The Bitcoin network's hash rate, a measure of mining competition, fell for the second straight month in December, according to a report released Monday by Wall Street giant JPMorgan (JPM).
Analysts Reginald Smith and Charles Pearce wrote: “The average monthly network hash rate, a measure of industry competition, fell 30 EH/s (-3%) month-on-month in December to an average of 1,045 EH/s.”
Hashrate refers to the total computational power used to mine and process transactions on a proof-of-work blockchain, measured in exahashes per second.

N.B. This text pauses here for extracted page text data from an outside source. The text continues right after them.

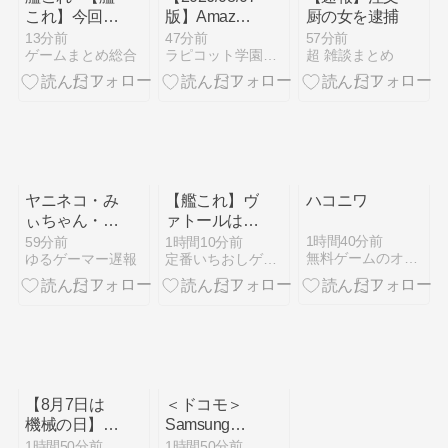
これ】今回ソ
版】Amazon
厨の女を逮捕
連艦てまたユ
ゲーム売上ラ
13分前
47分前
57分前
ゲームまとめ総合
ラピコット学園放送局
超 雑談まとめ
ーロの仲間入
ンキング｜毎
りしとんのか
日更新の最新
データ
ヤニネコ・み
【艦これ】ヴ
ハコニワ
ぃちゃん・の
ァトールはな
あ先輩・もち
んて呼べばい
1時間40分前
59分前
1時間10分前
無料ゲームのオンラインゲームセンター
ゆるゲーマー遅報
定番いちおしゲーム！
づきさん「結
いんだろうね
婚してくださ
い！」←どう
する？
【8月7日は
＜ドコモ＞
機械の日】戦
Samsung
隊シリーズの
Galaxy
1時間50分前
1時間50分前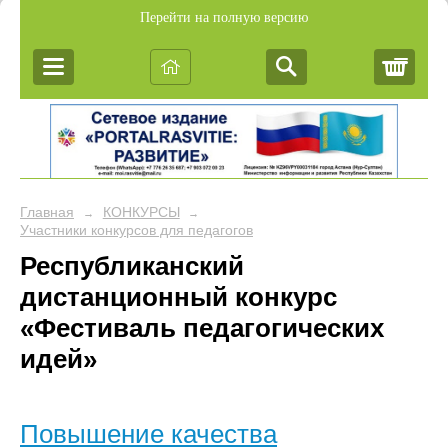
Перейти на полную версию
Корз
Главная
КОНКУРСЫ
→
→
Участники конкурсов для педагогов
Республиканский
дистанционный конкурс
«Фестиваль педагогических
идей»
Повышение качества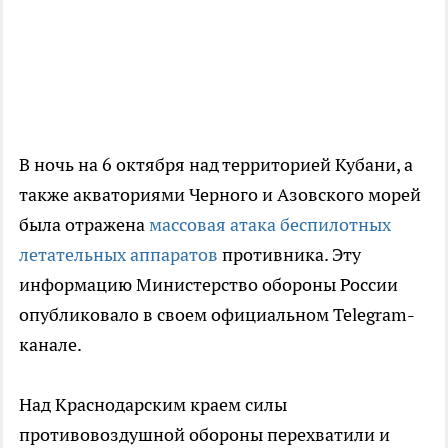
В ночь на 6 октября над территорией Кубани, а
также акваториями Черного и Азовского морей
была отражена
массовая атака беспилотных
летательных аппаратов
противника. Эту
информацию Министерство обороны России
опубликовало в своем официальном Telegram-
канале.
Над Краснодарским краем силы
противовоздушной обороны перехватили и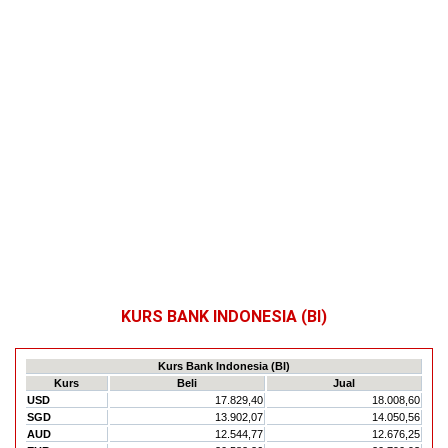
KURS BANK INDONESIA (BI)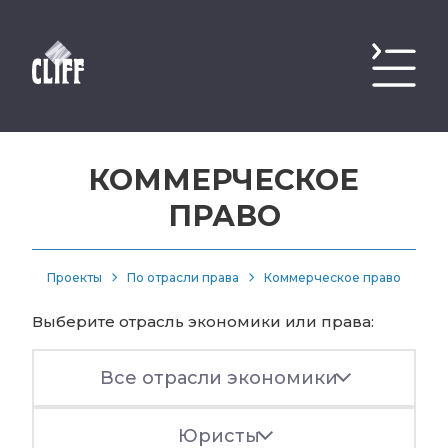
КОММЕРЧЕСКОЕ
ПРАВО
Проекты
По отрасли права
Коммерческое право
Выберите отрасль экономики или права:
Все отрасли экономики
Юристы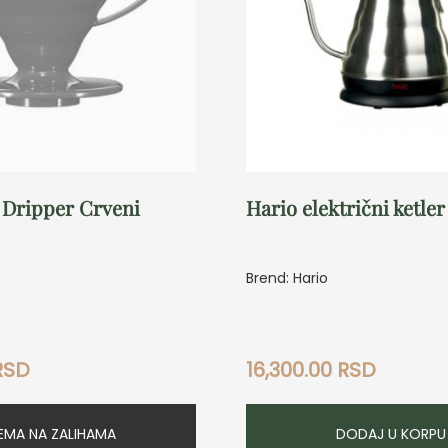
 Dripper Crveni
Hario električni ketler
Brend: Hario
RSD
16,300.00
RSD
EMA NA ZALIHAMA
DODAJ U KORPU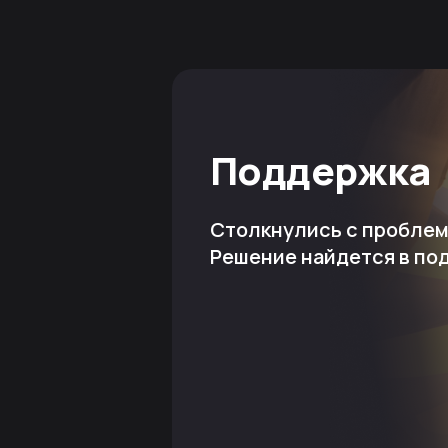
Поддержка
Столкнулись с пробле
Решение найдется в по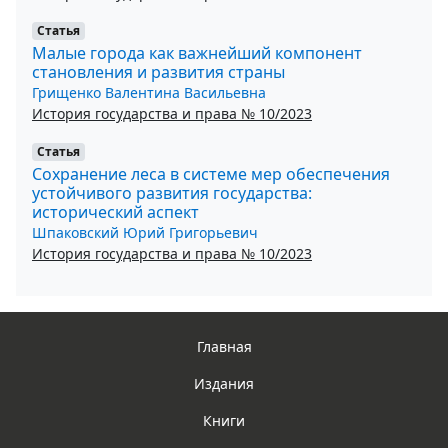
Статья
Малые города как важнейший компонент
становления и развития страны
Грищенко Валентина Васильевна
История государства и права № 10/2023
Статья
Сохранение леса в системе мер обеспечения
устойчивого развития государства:
исторический аспект
Шпаковский Юрий Григорьевич
История государства и права № 10/2023
Главная
Издания
Книги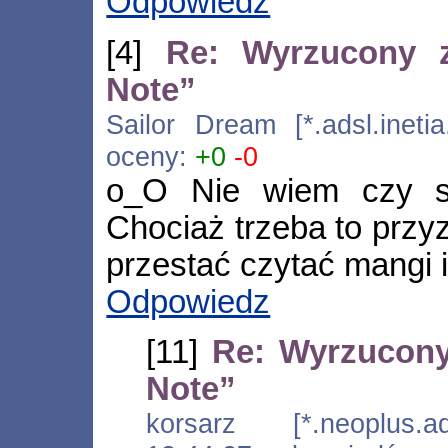
Odpowiedz
[4]
Re: Wyrzucony z
Note”
Sailor Dream [*.adsl.inetia
oceny:
+0
-0
o_O Nie wiem czy si
Chociaż trzeba to przyz
przestać czytać mangi 
Odpowiedz
[11]
Re: Wyrzucony
Note”
korsarz [*.neoplus.ad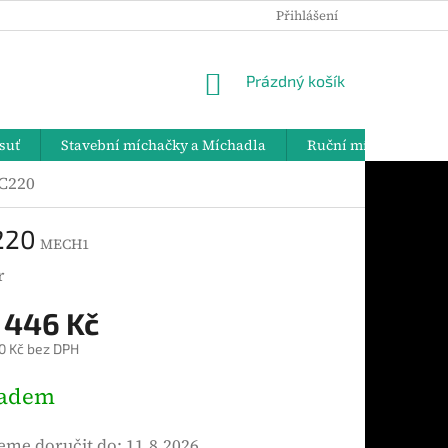
Přihlášení
PODMÍNKY OCHRANY OSOBNÍCH ÚDAJŮ
DOPRAVA A PLATBY
NÁKUPNÍ
Prázdný košík
KOŠÍK
suť
Stavební míchačky a Míchadla
Ruční míchadla
BC220
220
MECH1
r
 446 Kč
0 Kč bez DPH
ladem
me doručit do:
11.8.2026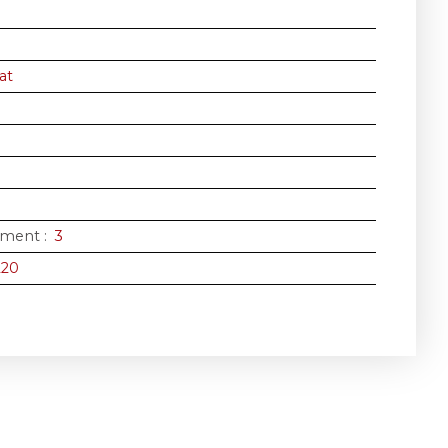
at
iment
:
3
220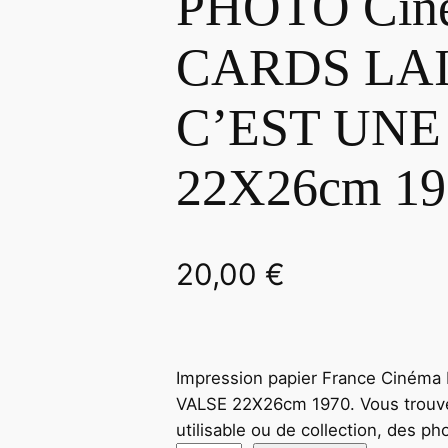
PHOTO Cin
CARDS LAI
C’EST UNE
22X26cm 197
20,00
€
Impression papier France Ciném
VALSE 22X26cm 1970. Vous trouver
utilisable ou de collection, des p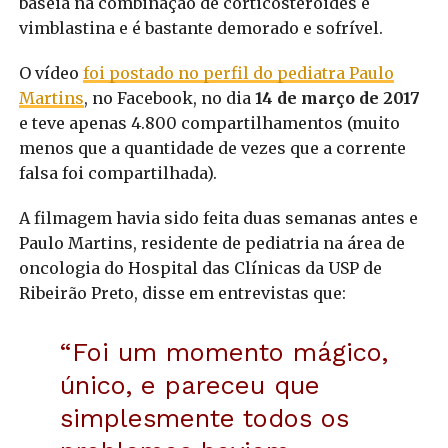
baseia na combinação de corticosteroides e
vimblastina e é bastante demorado e sofrível.
O vídeo
foi postado no perfil do pediatra Paulo
Martins
, no Facebook, no dia
14 de março de 2017
e teve apenas 4.800 compartilhamentos (muito
menos que a quantidade de vezes que a corrente
falsa foi compartilhada).
A filmagem havia sido feita duas semanas antes e
Paulo Martins, residente de pediatria na área de
oncologia do Hospital das Clínicas da USP de
Ribeirão Preto, disse em entrevistas que:
“Foi um momento mágico,
único, e pareceu que
simplesmente todos os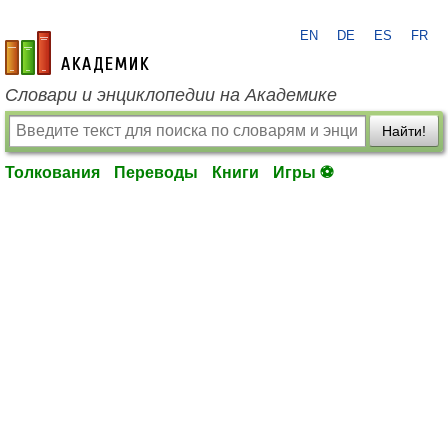
EN
DE
ES
FR
academic.ru
Словари и энциклопедии на Академике
Найти!
Толкования
Переводы
Книги
Игры ⚽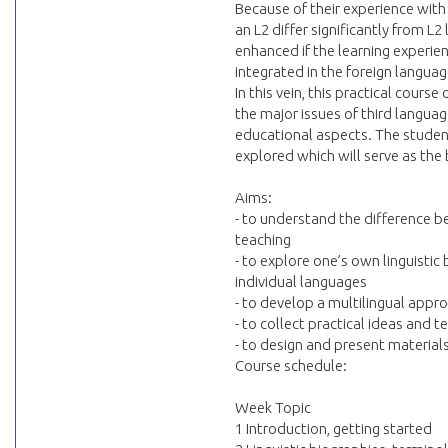
Because of their experience with
an L2 differ significantly from L2
enhanced if the learning experie
integrated in the foreign langua
In this vein, this practical cour
the major issues of third langua
educational aspects. The student
explored which will serve as the
Aims:
- to understand the difference b
teaching
- to explore one’s own linguistic
individual languages
- to develop a multilingual app
- to collect practical ideas and t
- to design and present material
Course schedule:
Week Topic
1 Introduction, getting started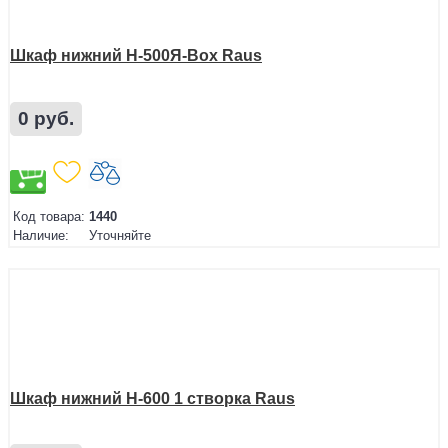
Шкаф нижний Н-500Я-Box Raus
0 руб.
Код товара:
1440
Наличие:
Уточняйте
Шкаф нижний Н-600 1 створка Raus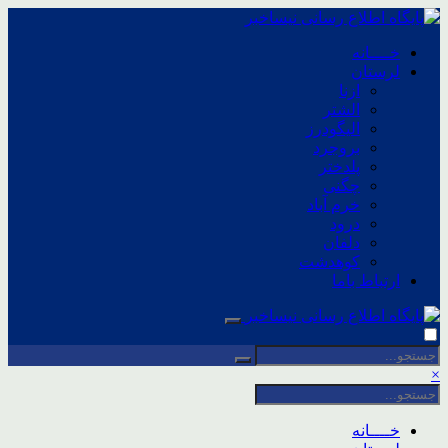
خــــانه
لرستان
ازنا
الشتر
الیگودرز
بروجرد
پلدختر
چگنی
خرم آباد
درود
دلفان
کوهدشت
ارتباط باما
×
خــــانه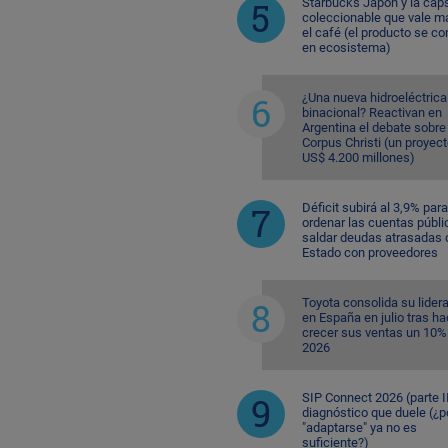
Starbucks Japón y la cáp
coleccionable que vale m
el café (el producto se co
en ecosistema)
¿Una nueva hidroeléctrica
binacional? Reactivan en
Argentina el debate sobre
Corpus Christi (un proyec
US$ 4.200 millones)
Déficit subirá al 3,9% para
ordenar las cuentas públi
saldar deudas atrasadas 
Estado con proveedores
Toyota consolida su lider
en España en julio tras ha
crecer sus ventas un 10%
2026
SIP Connect 2026 (parte II
diagnóstico que duele (¿p
"adaptarse" ya no es
suficiente?)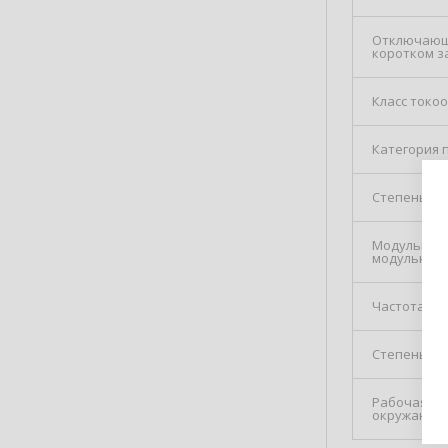
Отключающ
коротком з
Класс токо
Категория 
Степень за
Модульная 
модульных 
Частота
Степень защ
Рабочая те
окружающе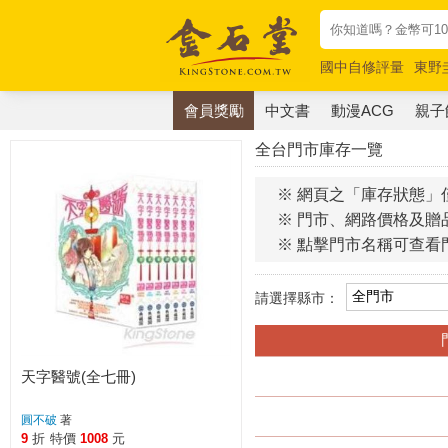
國中自修評量
東野
唯紅花綻放
奧德賽
會員獎勵
中文書
動漫ACG
親子
全台門市庫存一覽
※ 網頁之「庫存狀態」
※ 門市、網路價格及贈
※ 點擊門市名稱可查看
請選擇縣市：
天字醫號(全七冊)
圓不破
著
9
折
特價
1008
元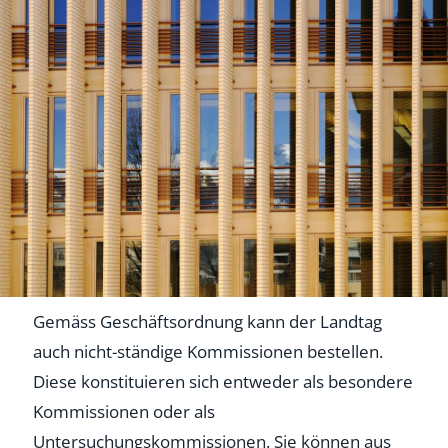
Gemäss Geschäftsordnung kann der Landtag
auch nicht-ständige Kommissionen bestellen.
Diese konstituieren sich entweder als besondere
Kommissionen oder als
Untersuchungskommissionen. Sie können aus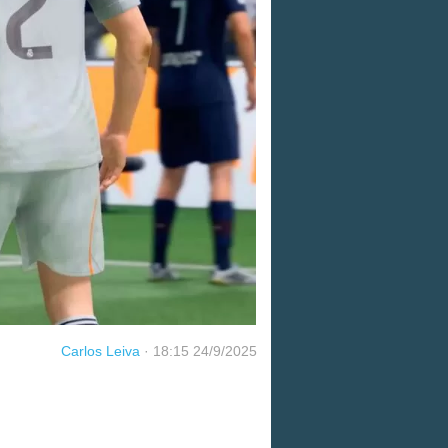
Carlos Leiva
·
18:15 24/9/2025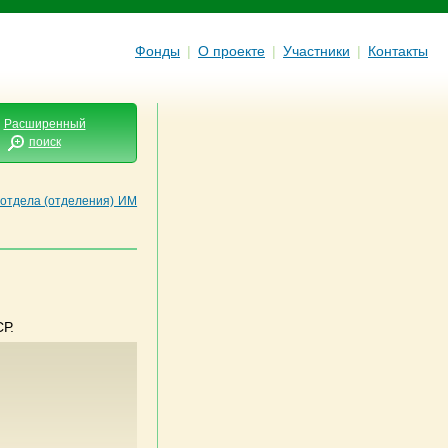
Фонды
|
О проекте
|
Участники
|
Контакты
Расширенный
поиск
 отдела (отделения) ИМ
Р.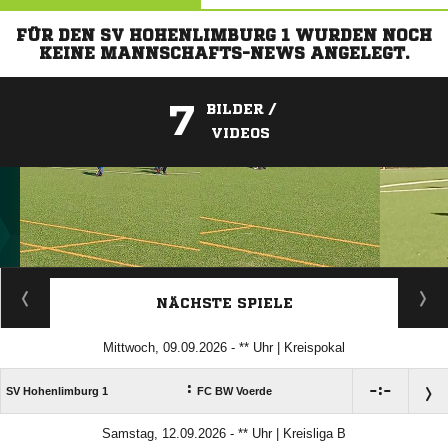
FÜR DEN SV HOHENLIMBURG 1 WURDEN NOCH
KEINE MANNSCHAFTS-NEWS ANGELEGT.
7
BILDER /
VIDEOS
ANZEIGE
NÄCHSTE SPIELE
Mittwoch, 09.09.2026 - ** Uhr | Kreispokal
:

:

SV Hohenlimburg 1
FC BW Voerde
Samstag, 12.09.2026 - ** Uhr | Kreisliga B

Although competition for miners has decreased, mining profitability has also declined. Analysts estimated that miners earned an average of $38,700 per EH/sec in daily block reward revenue last month, which is “a 7% decrease from November and 32% year-over-year decline, representing the lowest level on record.” According to the report, daily block reward gross margin also decreased last month, dropping 9% to $17,100 per EH/s.
The bank did not elaborate on why mining profitability has declined, but the decline in Bitcoin prices since October is likely adding to margin pressure for miners already feeling the pain of the recent halving and rising energy prices.
However, not everything is hopeless. The market capitalization of the 14 U.S.-listed Bitcoin miners and data center operators tracked by the bank rose to $48 billion by the end of 2025, an increase of 73% over the year. Last month, Hut 8 (HUT) was the best performer of the group with a 2% gain, while CleanSpark (CLSK) underperformed with a 33% drop.
While only two companies outperformed Bitcoin in December, nine out of 14 companies outperformed the largest cryptocurrency during the year, led by IREN (IREN) and Cipher Mining (CIFR), the report added.